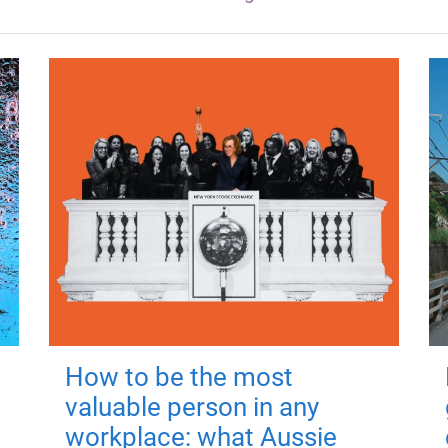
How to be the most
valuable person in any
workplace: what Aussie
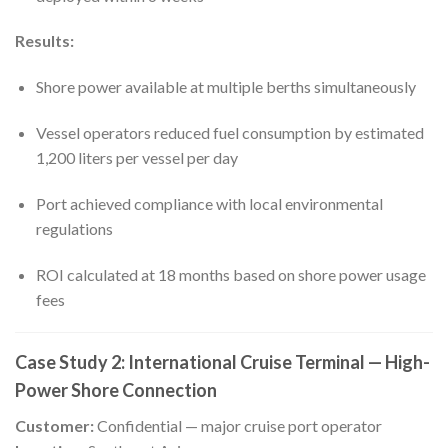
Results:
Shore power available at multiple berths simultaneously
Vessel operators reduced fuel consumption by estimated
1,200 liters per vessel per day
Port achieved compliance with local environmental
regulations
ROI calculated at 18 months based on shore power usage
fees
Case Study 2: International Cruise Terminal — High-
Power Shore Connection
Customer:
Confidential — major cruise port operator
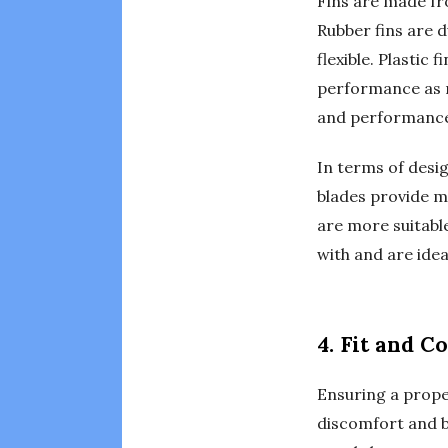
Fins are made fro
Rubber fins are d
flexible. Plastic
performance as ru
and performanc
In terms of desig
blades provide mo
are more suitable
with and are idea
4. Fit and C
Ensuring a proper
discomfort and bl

□ □ □ □ □

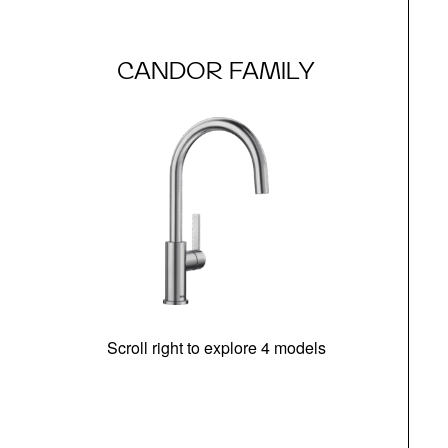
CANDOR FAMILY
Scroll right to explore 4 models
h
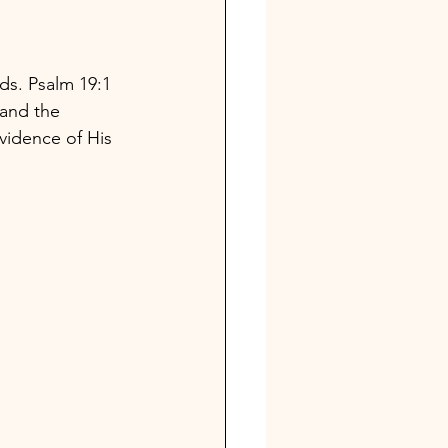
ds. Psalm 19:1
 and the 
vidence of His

□ □ □ □ □

Which lines in the listing hold the word "with"? Copy them out.

* **Solution for this task**:
Port achieved compliance with local environmental
with and are idea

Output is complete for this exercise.